_DIRECTIONS FOR THIS TASK_
What you return should be the lines from the first line of the records below through the line holding "pioneeri.ru", unchanged.

Saved entries:
★ ★ ★ ★ ★ ★ ★

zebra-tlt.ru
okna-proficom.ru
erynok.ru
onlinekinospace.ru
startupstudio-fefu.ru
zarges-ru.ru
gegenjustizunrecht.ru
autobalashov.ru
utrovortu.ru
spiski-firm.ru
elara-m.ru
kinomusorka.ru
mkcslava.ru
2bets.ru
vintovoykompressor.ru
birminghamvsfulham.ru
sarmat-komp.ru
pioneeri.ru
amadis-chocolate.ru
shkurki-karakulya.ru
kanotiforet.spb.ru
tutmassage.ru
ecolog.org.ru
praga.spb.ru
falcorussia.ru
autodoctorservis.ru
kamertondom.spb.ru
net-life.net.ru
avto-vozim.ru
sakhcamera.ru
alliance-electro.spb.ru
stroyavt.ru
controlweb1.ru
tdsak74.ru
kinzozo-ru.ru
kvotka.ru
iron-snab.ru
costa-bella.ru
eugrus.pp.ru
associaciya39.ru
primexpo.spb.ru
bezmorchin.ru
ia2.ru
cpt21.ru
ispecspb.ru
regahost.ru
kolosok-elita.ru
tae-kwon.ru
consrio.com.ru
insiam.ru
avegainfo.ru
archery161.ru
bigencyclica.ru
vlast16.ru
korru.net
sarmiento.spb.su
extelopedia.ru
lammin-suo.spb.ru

★ ★ ★ ★ ★ ★ ★

_COMPLETED TASK_
zebra-tlt.ru
okna-proficom.ru
erynok.ru
onlinekinospace.ru
startupstudio-fefu.ru
zarges-ru.ru
gegenjustizunrecht.ru
autobalashov.ru
utrovortu.ru
spiski-firm.ru
elara-m.ru
kinomusorka.ru
mkcslava.ru
2bets.ru
vintovoykompressor.ru
birminghamvsfulham.ru
sarmat-komp.ru
pioneeri.ru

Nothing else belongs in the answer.